**What the task asks:** Reproduce the records below in full and word for word, excluding pictures.

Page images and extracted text
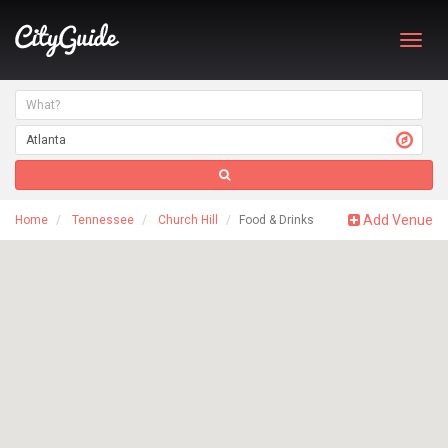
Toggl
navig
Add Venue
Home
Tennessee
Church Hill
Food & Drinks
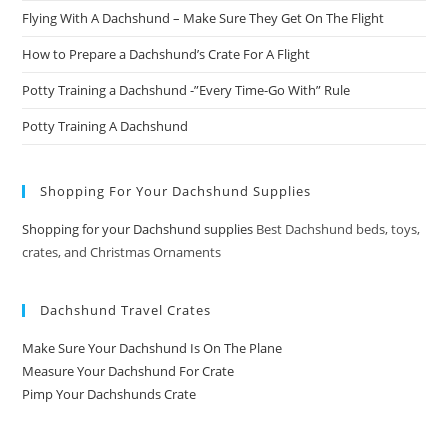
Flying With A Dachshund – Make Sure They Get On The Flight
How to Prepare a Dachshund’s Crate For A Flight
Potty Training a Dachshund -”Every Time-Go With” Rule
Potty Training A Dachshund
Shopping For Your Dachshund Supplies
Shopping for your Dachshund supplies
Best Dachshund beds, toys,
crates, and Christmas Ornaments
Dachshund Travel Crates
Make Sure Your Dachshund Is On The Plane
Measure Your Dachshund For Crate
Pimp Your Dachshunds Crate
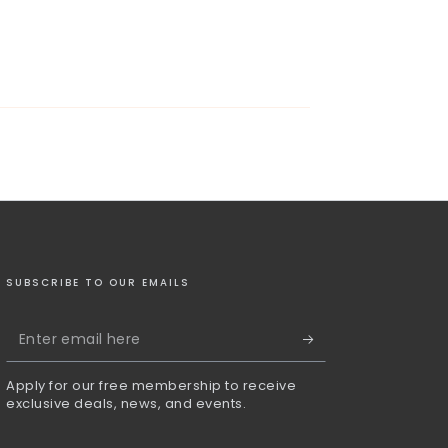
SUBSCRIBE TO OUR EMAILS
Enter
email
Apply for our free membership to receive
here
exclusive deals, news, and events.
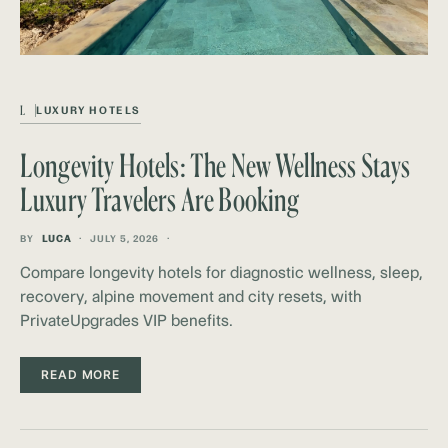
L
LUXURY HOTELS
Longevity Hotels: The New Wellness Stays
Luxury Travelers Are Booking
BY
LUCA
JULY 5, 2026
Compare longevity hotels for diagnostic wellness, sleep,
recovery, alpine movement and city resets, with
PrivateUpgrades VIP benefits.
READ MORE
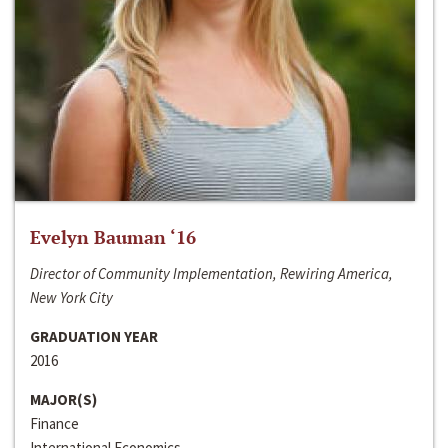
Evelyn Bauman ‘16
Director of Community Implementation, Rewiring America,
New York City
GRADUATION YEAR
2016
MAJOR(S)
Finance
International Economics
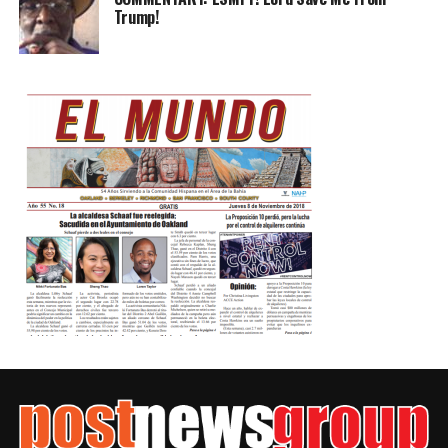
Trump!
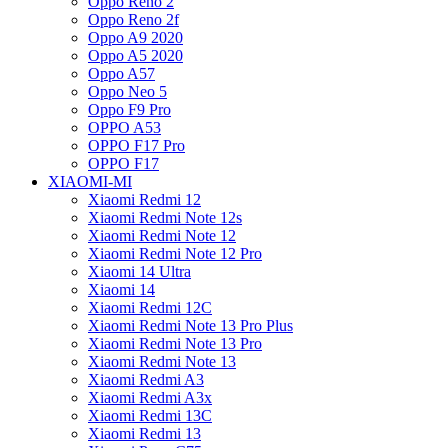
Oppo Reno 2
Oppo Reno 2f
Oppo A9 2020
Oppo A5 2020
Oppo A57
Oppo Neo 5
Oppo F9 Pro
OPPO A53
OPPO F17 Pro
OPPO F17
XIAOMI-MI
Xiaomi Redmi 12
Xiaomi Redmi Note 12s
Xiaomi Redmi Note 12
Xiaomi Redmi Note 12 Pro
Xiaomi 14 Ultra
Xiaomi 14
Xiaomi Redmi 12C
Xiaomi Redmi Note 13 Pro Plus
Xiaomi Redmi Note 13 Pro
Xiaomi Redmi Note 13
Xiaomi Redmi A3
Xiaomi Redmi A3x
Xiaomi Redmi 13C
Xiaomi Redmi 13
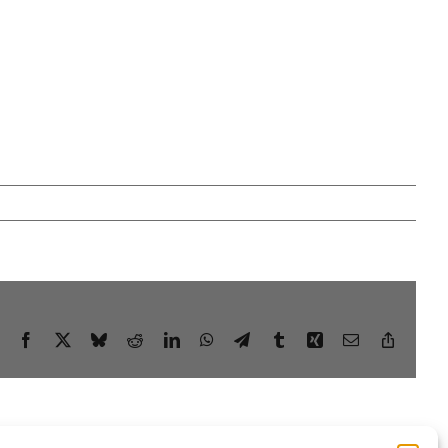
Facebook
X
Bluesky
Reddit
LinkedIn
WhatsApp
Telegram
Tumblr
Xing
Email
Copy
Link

**Answer to this problem:**
Toggl
navig
Add Venue
Home
Tennessee
Church Hill
Food & Drinks
Flying With A Dachshund – Make Sure They Get On The Flight
How to Prepare a Dachshund’s Crate For A Flight
Potty Training a Dachshund -”Every Time-Go With” Rule
Potty Training A Dachshund
Shopping For Your Dachshund Supplies
Shopping for your Dachshund supplies
Best Dachshund beds, toys,
crates, and Christmas Ornaments
Dachshund Travel Crates
Make Sure Your Dachshund Is On The Plane
Measure Your Dachshund For Crate
Pimp Your Dachshunds Crate
SUBSCRIBE TO OUR EMAILS
Enter
email
Apply for our free membership to receive
here
exclusive deals, news, and events.
L
LUXURY HOTELS
Longevity Hotels: The New Wellness Stays
Luxury Travelers Are Booking
BY
LUCA
JULY 5, 2026
Compare longevity hotels for diagnostic wellness, sleep,
recovery, alpine movement and city resets, with
PrivateUpgrades VIP benefits.
READ MORE
Evelyn Bauman ‘16
Director of Community Implementation, Rewiring America,
New York City
GRADUATION YEAR
2016
MAJOR(S)
Finance
International Economics
Trump!
Oppo Reno 2
Oppo Reno 2f
Oppo A9 2020
Oppo A5 2020
Oppo A57
Oppo Neo 5
Oppo F9 Pro
OPPO A53
OPPO F17 Pro
OPPO F17
XIAOMI-MI
Xiaomi Redmi 12
Xiaomi Redmi Note 12s
Xiaomi Redmi Note 12
Xiaomi Redmi Note 12 Pro
Xiaomi 14 Ultra
Xiaomi 14
Xiaomi Redmi 12C
Xiaomi Redmi Note 13 Pro Plus
Xiaomi Redmi Note 13 Pro
Xiaomi Redmi Note 13
Xiaomi Redmi A3
Xiaomi Redmi A3x
Xiaomi Redmi 13C
Xiaomi Redmi 13
Facebook
X
Bluesky
Reddit
LinkedIn
WhatsApp
Telegram
Tumblr
Xing
Email
Copy
Link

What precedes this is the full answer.